Mr Phillips’s mother, on the other hand, seemed not to have a temper at all, although she would sometimes go quiet and depressed, often in response to her husband’s sulk — it was as if she caught the feeling from him, though in a milder form. They shared a horror of altercations, public displays of crossness, all forms of ruction, and so did their son, who is beginning to wish that he wasn’t where he is, as the earnest man tries to gather himself and counter-attack.
‘Well,’ the talk-giver says. This gets the other man going again.
‘What about an ant? Or a praying mantis? Or a piranha? Or a virus? What’s a well-behaved flu virus do so that it can be reborn as an amoeba or a protozoon? How does a wasp improve its karma?’
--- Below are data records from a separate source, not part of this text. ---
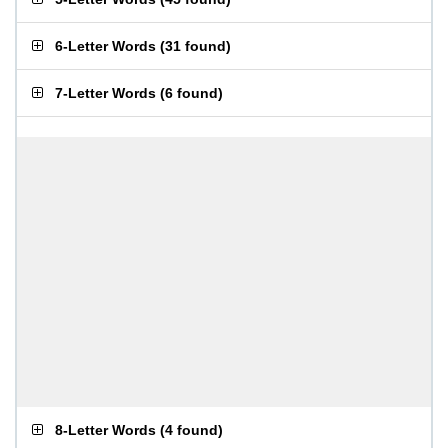
6-Letter Words
(
31 found
)
7-Letter Words
(
6 found
)
8-Letter Words
(
4 found
)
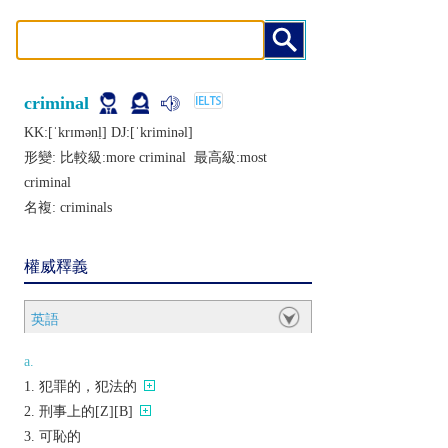
criminal
KK:[ˈkrɪmǝnḷ] DJ:[ˈkriminǝl]
形變: 比較級:
more criminal
最高級:
most
criminal
名複:
criminals
權威釋義
英語
a.
犯罪的，犯法的
刑事上的[Z][B]
可恥的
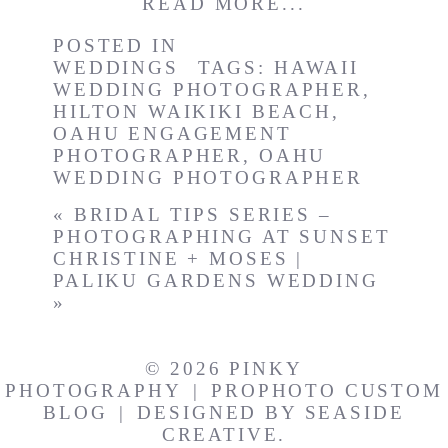
READ MORE...
POSTED IN
WEDDINGS
TAGS:
HAWAII
WEDDING PHOTOGRAPHER
,
HILTON WAIKIKI BEACH
,
OAHU ENGAGEMENT
PHOTOGRAPHER
,
OAHU
WEDDING PHOTOGRAPHER
«
BRIDAL TIPS SERIES –
PHOTOGRAPHING AT SUNSET
CHRISTINE + MOSES |
PALIKU GARDENS WEDDING
»
© 2026 PINKY
PHOTOGRAPHY
|
PROPHOTO CUSTOM
BLOG
|
DESIGNED BY
SEASIDE
CREATIVE.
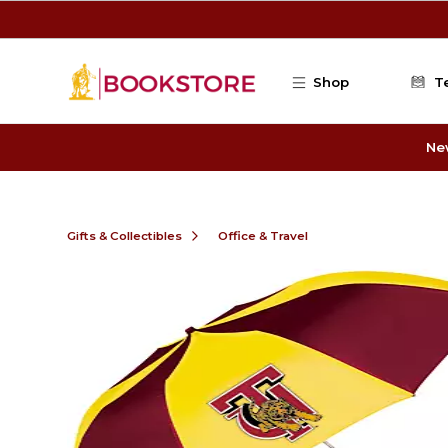
Skip to main content
Shop
T
Ne
Gifts & Collectibles
Office & Travel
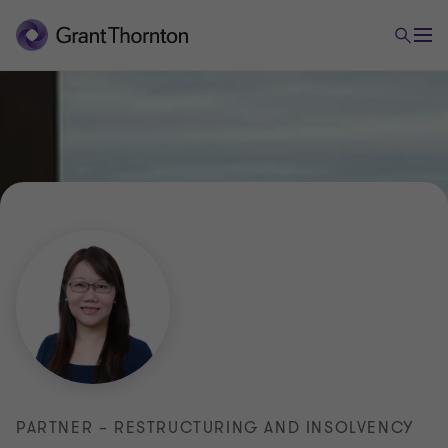
PARTNER – RESTRUCTURING AND INSOLVENCY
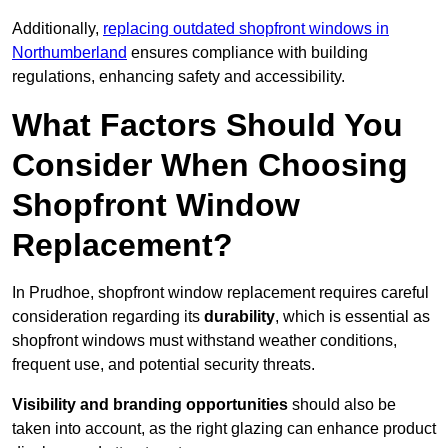
Additionally,
replacing outdated shopfront windows in
Northumberland
ensures compliance with building
regulations, enhancing safety and accessibility.
What Factors Should You
Consider When Choosing
Shopfront Window
Replacement?
In Prudhoe, shopfront window replacement requires careful
consideration regarding its
durability
, which is essential as
shopfront windows must withstand weather conditions,
frequent use, and potential security threats.
Visibility and branding opportunities
should also be
taken into account, as the right glazing can enhance product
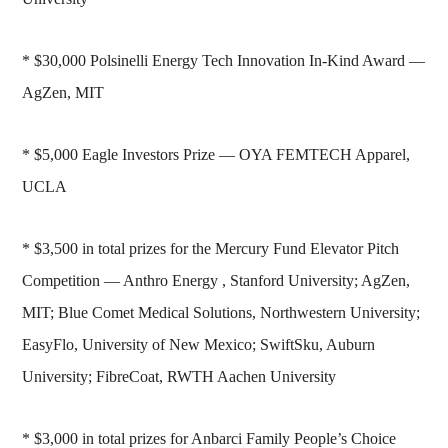
* $30,000 Polsinelli Energy Tech Innovation In-Kind Award —
AgZen, MIT
* $5,000 Eagle Investors Prize — OYA FEMTECH Apparel,
UCLA
* $3,500 in total prizes for the Mercury Fund Elevator Pitch
Competition — Anthro Energy , Stanford University; AgZen,
MIT; Blue Comet Medical Solutions, Northwestern University;
EasyFlo, University of New Mexico; SwiftSku, Auburn
University; FibreCoat, RWTH Aachen University
* $3,000 in total prizes for Anbarci Family People’s Choice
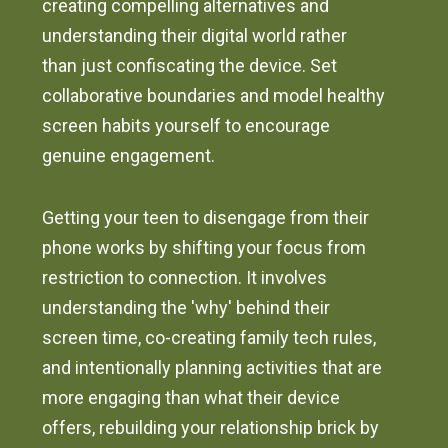
creating compelling alternatives and
understanding their digital world rather
than just confiscating the device. Set
collaborative boundaries and model healthy
screen habits yourself to encourage
genuine engagement.
Getting your teen to disengage from their
phone works by shifting your focus from
restriction to connection. It involves
understanding the 'why' behind their
screen time, co-creating family tech rules,
and intentionally planning activities that are
more engaging than what their device
offers, rebuilding your relationship brick by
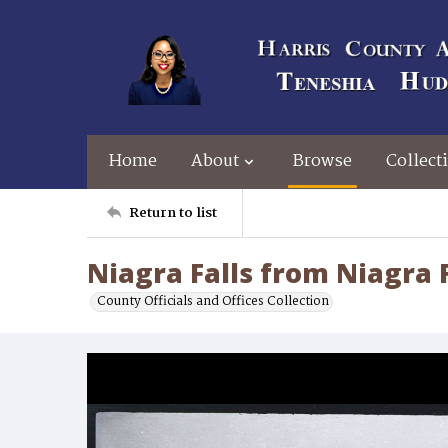
Home
About
Browse
Collect
Return to list
Niagra Falls from Niagra F
County Officials and Offices Collection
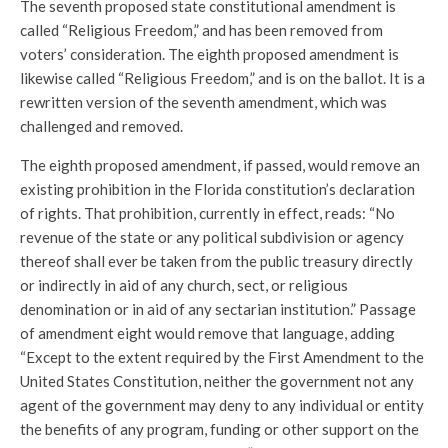
The seventh proposed state constitutional amendment is
called “Religious Freedom,” and has been removed from
voters’ consideration. The eighth proposed amendment is
likewise called “Religious Freedom,” and is on the ballot. It is a
rewritten version of the seventh amendment, which was
challenged and removed.
The eighth proposed amendment, if passed, would remove an
existing prohibition in the Florida constitution’s declaration
of rights. That prohibition, currently in effect, reads: “No
revenue of the state or any political subdivision or agency
thereof shall ever be taken from the public treasury directly
or indirectly in aid of any church, sect, or religious
denomination or in aid of any sectarian institution.” Passage
of amendment eight would remove that language, adding
“Except to the extent required by the First Amendment to the
United States Constitution, neither the government not any
agent of the government may deny to any individual or entity
the benefits of any program, funding or other support on the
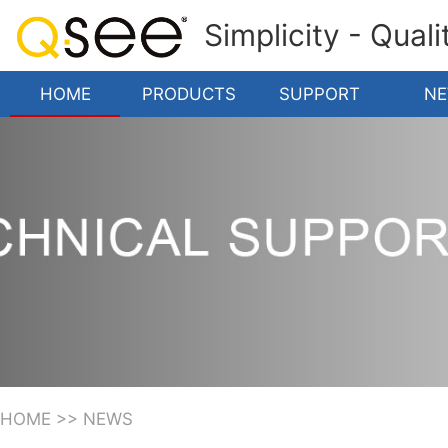
Simplicity - Qual
HOME
PRODUCTS
SUPPORT
N
HOME
>>
NEWS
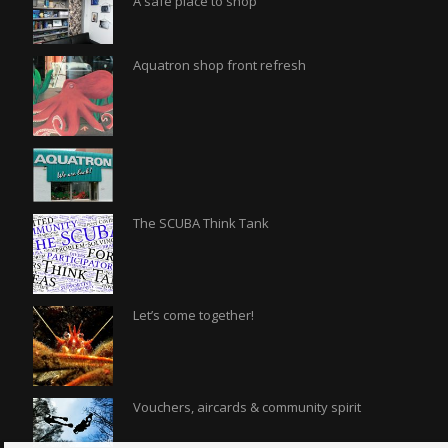
A safe place to shop
Aquatron shop front refresh
The SCUBA Think Tank
Let’s come together!
Vouchers, aircards & community spirit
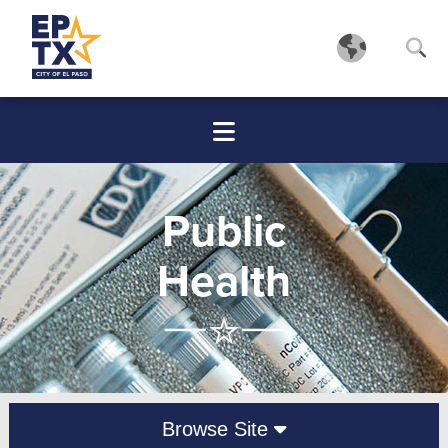
Public
Health
Browse Site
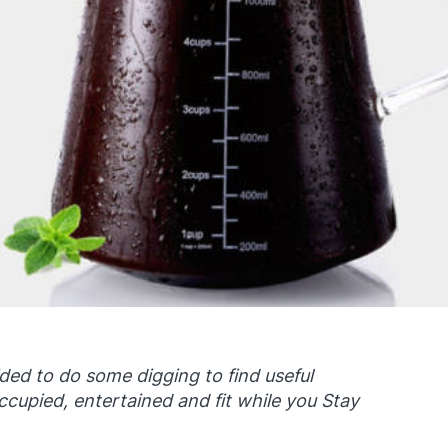
ided to do some digging to find useful
ccupied, entertained and fit while you Stay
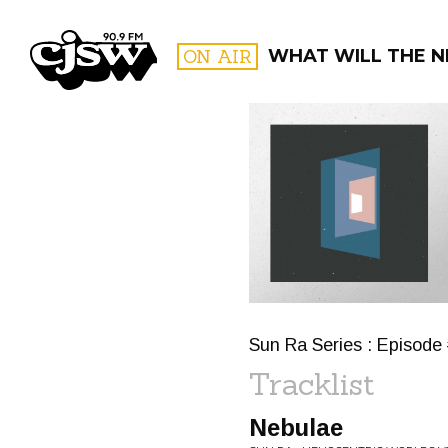
CJSW
ON AIR
WHAT WILL THE N
FILTER BY:
PROGR
Sun Ra Series : Episode
Tracklist
Nebulae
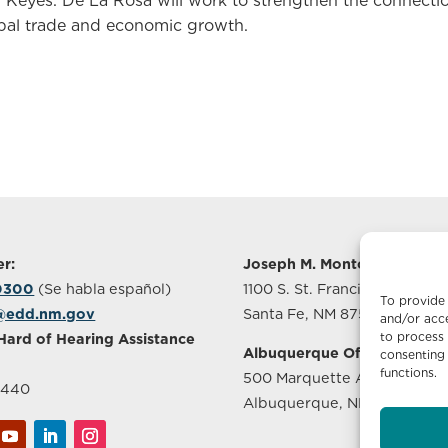
. Keyes. De La Rosa will work to strengthen the connect
lobal trade and economic growth.
r:
Joseph M. Montoya Buildin
-0300
(Se habla español)
1100 S. St. Francis Drive, Sui
To provide 
@edd.nm.gov
Santa Fe, NM 87505
and/or acce
to process 
Hard of Hearing Assistance
Albuquerque Office
consenting 
functions.
500 Marquette Ave NW, Sui
2440
Albuquerque, NM 87102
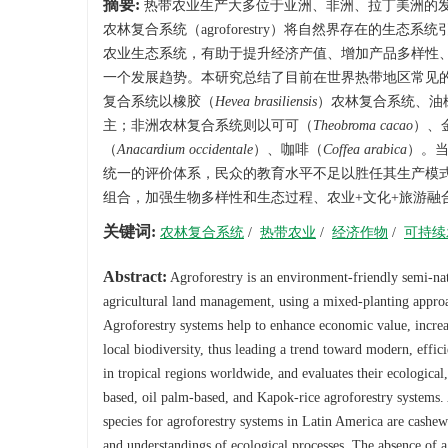
摘要:
热带农业生产大多位于亚洲、非洲、拉丁美洲的
农林复合系统（agroforestry）将自然界存在的
农业生态系统，有助于提升经济产值、增加产品多样性
一个发展趋势。本研究总结了目前在世界热带地区常见
复合系统以橡胶（
Hevea brasiliensis
）农林复合系统、油
主；非洲农林复合系统则以可可（
Theobroma cacao
）、
（
Anacardium occidentale
）、咖啡（
Coffea arabica
）。
统一的评价体系，民众的教育水平不足以胜任其生产模
组合，加强生物多样性和生态过程、农业+文化+旅游融
关键词:
农林复合系统
/
热带农业
/
经济作物
/
可持续
Abstract:
Agroforestry is an environment-friendly semi-natu
agricultural land management, using a mixed-planting approac
Agroforestry systems help to enhance economic value, increas
local biodiversity, thus leading a trend toward modern, effi
in tropical regions worldwide, and evaluates their ecological
based, oil palm-based, and Kapok-rice agroforestry systems.
species for agroforestry systems in Latin America are cashews
and understandings of ecological processes. The absence of a 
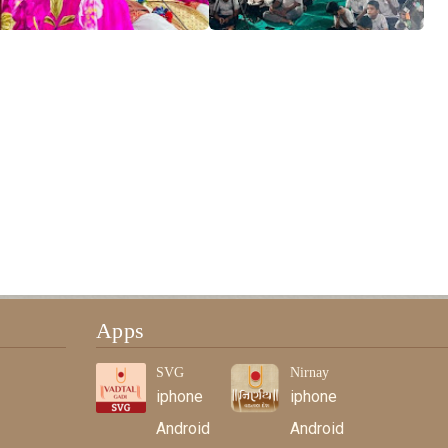
Apps
SVG
Nirnay
iphone
iphone
Android
Android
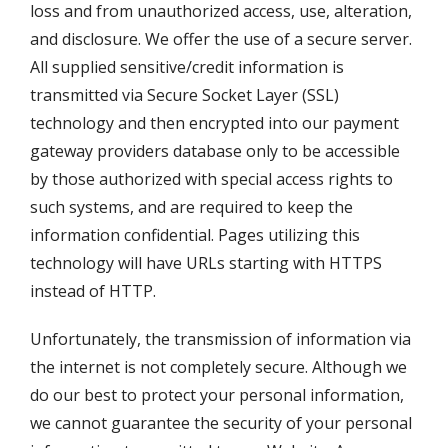
loss and from unauthorized access, use, alteration,
and disclosure. We offer the use of a secure server.
All supplied sensitive/credit information is
transmitted via Secure Socket Layer (SSL)
technology and then encrypted into our payment
gateway providers database only to be accessible
by those authorized with special access rights to
such systems, and are required to keep the
information confidential. Pages utilizing this
technology will have URLs starting with HTTPS
instead of HTTP.
Unfortunately, the transmission of information via
the internet is not completely secure. Although we
do our best to protect your personal information,
we cannot guarantee the security of your personal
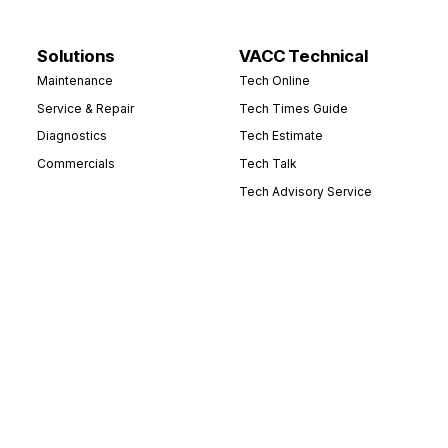
Solutions
VACC Technical
Maintenance
Tech Online
Service & Repair
Tech Times Guide
Diagnostics
Tech Estimate
Commercials
Tech Talk
Tech Advisory Service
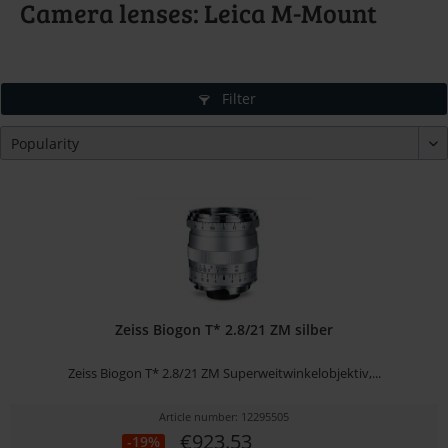
Camera lenses: Leica M-Mount
Filter
Zeiss Biogon T* 2.8/21 ZM silber
Zeiss Biogon T* 2.8/21 ZM Superweitwinkelobjektiv,...
Article number: 12295505
€923.53
-19%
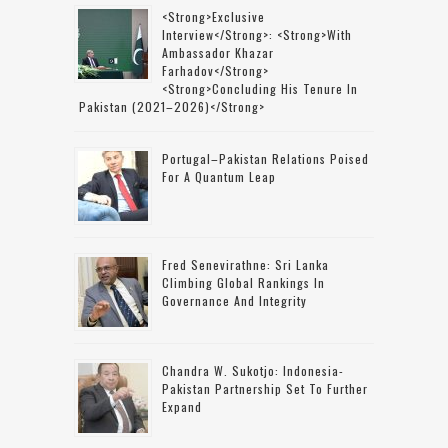
<strong>Exclusive
Interview</strong>: <strong>with
Ambassador Khazar
Farhadov</strong>
<strong>concluding His Tenure In
Pakistan (2021–2026)</strong>
Portugal–Pakistan Relations Poised
For A Quantum Leap
Fred Senevirathne: Sri Lanka
Climbing Global Rankings In
Governance And Integrity
Chandra W. Sukotjo: Indonesia-
Pakistan Partnership Set To Further
Expand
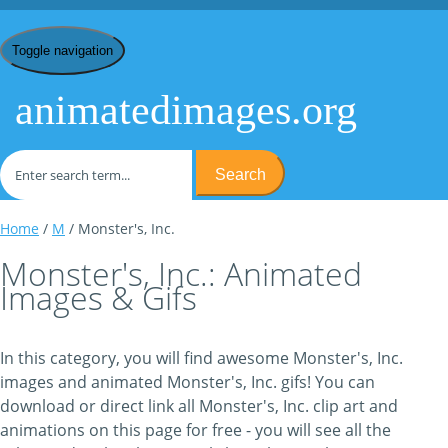
Toggle navigation
animatedimages.org
Search
Home
/
M
/ Monster's, Inc.
Monster's, Inc.: Animated
Images & Gifs
In this category, you will find awesome Monster's, Inc.
images and animated Monster's, Inc. gifs! You can
download or direct link all Monster's, Inc. clip art and
animations on this page for free - you will see all the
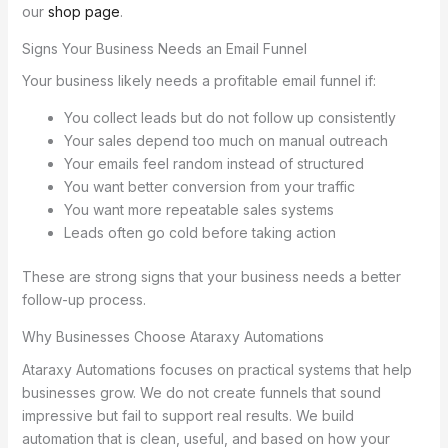
our
shop page
.
Signs Your Business Needs an Email Funnel
Your business likely needs a profitable email funnel if:
You collect leads but do not follow up consistently
Your sales depend too much on manual outreach
Your emails feel random instead of structured
You want better conversion from your traffic
You want more repeatable sales systems
Leads often go cold before taking action
These are strong signs that your business needs a better
follow-up process.
Why Businesses Choose Ataraxy Automations
Ataraxy Automations focuses on practical systems that help
businesses grow. We do not create funnels that sound
impressive but fail to support real results. We build
automation that is clean, useful, and based on how your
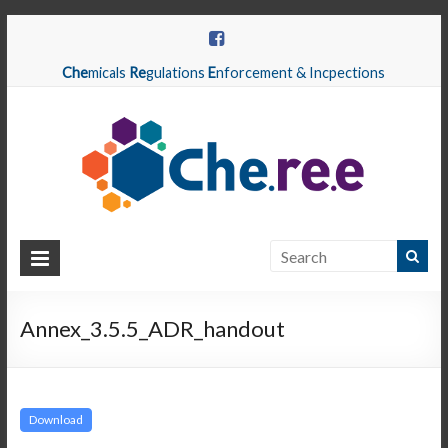
Che
micals
Re
gulations
E
nforcement & Incpections
CHEREE
Chemicals
Regulations
Annex_3.5.5_ADR_handout
Enforcement
&
Inspections
Download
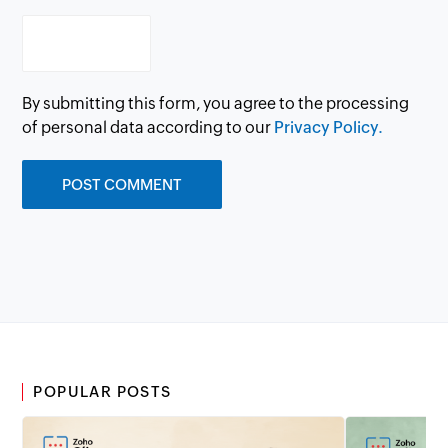
By submitting this form, you agree to the processing
of personal data according to our
Privacy Policy.
POPULAR POSTS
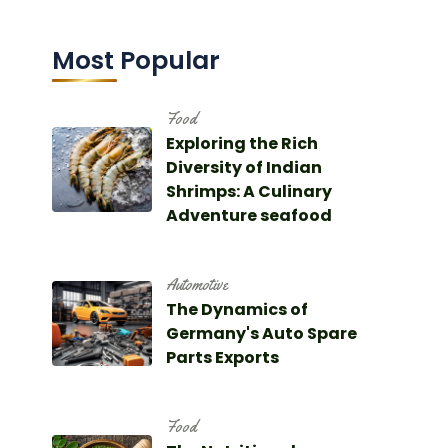
Most Popular
Food
Exploring the Rich
Diversity of Indian
Shrimps: A Culinary
Adventure seafood
Automotive
The Dynamics of
Germany's Auto Spare
Parts Exports
Food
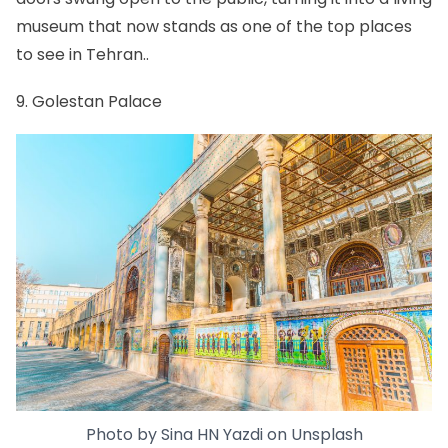
museum that now stands as one of the top places
to see in Tehran..
9. Golestan Palace
Photo by
Sina HN Yazdi
on
Unsplash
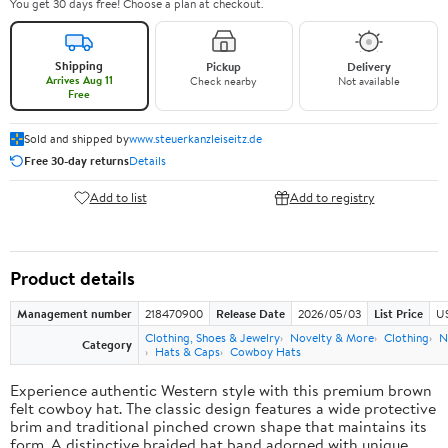
You get 30 days free! Choose a plan at checkout.
Shipping
Pickup
Delivery
Arrives Aug 11
Check nearby
Not available
Free
Sold and shipped by
www.steuerkanzleiseitz.de
Free 30-day returns
Details
Add to list
Add to registry
Product details
Management number
218470900
Release Date
2026/05/03
List Price
U
Clothing, Shoes & Jewelry
Novelty & More
Clothing
N
Category
Hats & Caps
Cowboy Hats
Experience authentic Western style with this premium brown
felt cowboy hat. The classic design features a wide protective
brim and traditional pinched crown shape that maintains its
form. A distinctive braided hat band adorned with unique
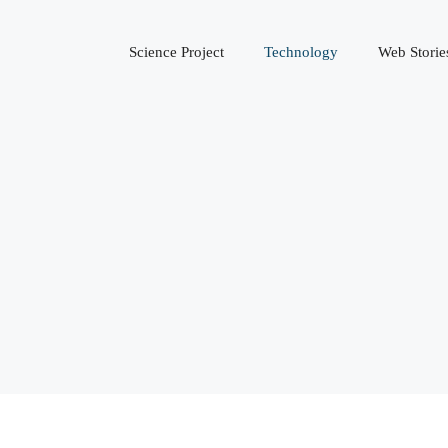
Science Project
Technology
Web Storie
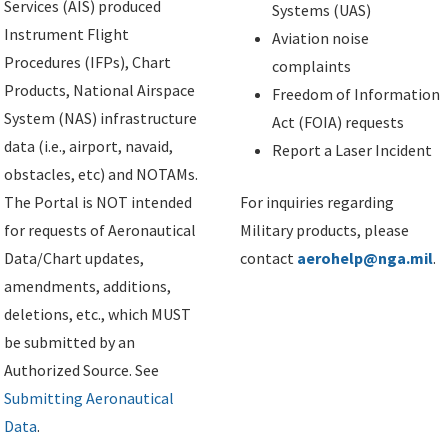
Services (AIS) produced
Systems (UAS)
Instrument Flight
Aviation noise
Procedures (IFPs), Chart
complaints
Products, National Airspace
Freedom of Information
System (NAS) infrastructure
Act (FOIA) requests
data (i.e., airport, navaid,
Report a Laser Incident
obstacles, etc) and NOTAMs.
The Portal is NOT intended
For inquiries regarding
for requests of Aeronautical
Military products, please
Data/Chart updates,
contact
aerohelp@nga.mil
.
amendments, additions,
deletions, etc., which MUST
be submitted by an
Authorized Source. See
Submitting Aeronautical
Data
.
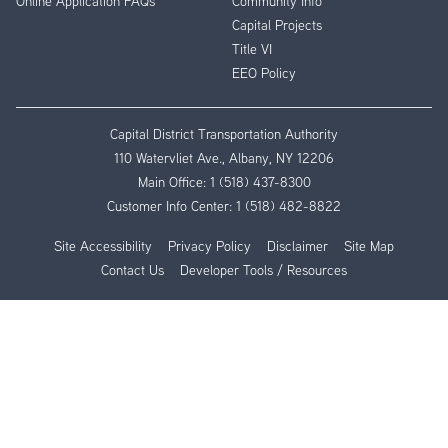
Online Application FAQs
Community Info
Capital Projects
Title VI
EEO Policy
Capital District Transportation Authority
110 Watervliet Ave., Albany, NY 12206
Main Office:
1 (518) 437-8300
Customer Info Center:
1 (518) 482-8822
Site Accessibility
Privacy Policy
Disclaimer
Site Map
Contact Us
Developer Tools / Resources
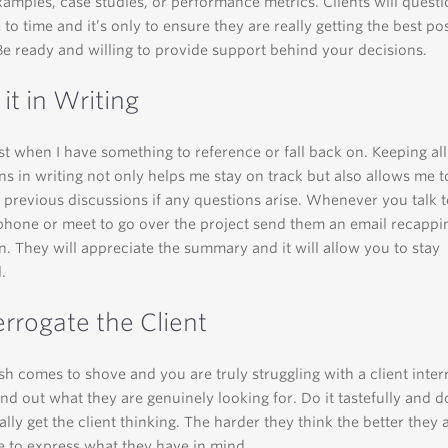
amples, case studies, or performance metrics. Clients will quest
 to time and it’s only to ensure they are really getting the best po
Be ready and willing to provide support behind your decisions.
 it in Writing
st when I have something to reference or fall back on. Keeping al
ns in writing not only helps me stay on track but also allows me t
 previous discussions if any questions arise. Whenever you talk to
phone or meet to go over the project send them an email recappi
n. They will appreciate the summary and it will allow you to stay
.
errogate the Client
 comes to shove and you are truly struggling with a client inter
ind out what they are genuinely looking for. Do it tastefully and 
ally get the client thinking. The harder they think the better they 
e to express what they have in mind.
‘Well,’ says the other man again. A youngish woman who had not spoken up before suddenly says in a loud, posh, mad voice:
‘Jesus died for your sins. Do you understand that? He died for your sins.’
‘But St Francis would never —’
‘I mean, if you’re just going around stinging people, and that’s your actual job —’
‘The sacrifice that He made for you —’
‘… we’re getting a bit away from the —’
‘… simple question —’
‘… in between a thief and a murderer —’
‘… more a sort of metaphor thingy —’
‘… crocodile-skin handbags —’
‘… Our Saviour, mine and yours —’
‘… difference of emphasis.’
Four or five people are now talking at once. From being shy or cowed they are now being voluble and, to varying extents, cross.
‘Vicarious suffering! Vicarious suffering!’ shouts the posh, loud, mad one in an even louder, madder voice.
Mr Phillips realizes that at least some of these people know each other and have had this argument, or at least a version of it, before. He decides to seize the opportunity to make a bid for freedom. Without moving too quickly, he starts walking towards the exit. As he gets to the heavy door and pulls it towards him, the man with the flat voice sees him and calls out:
‘Oi! Where do you think you’re going?’
At least half the group burst into approving, jeering, raucous laughter, and that is the last sound Mr Phillips hears as he slips out into the porch. In the churchyard the tramp does not seem to have moved at all, but the can of lager that was balanced on his stomach is no longer there.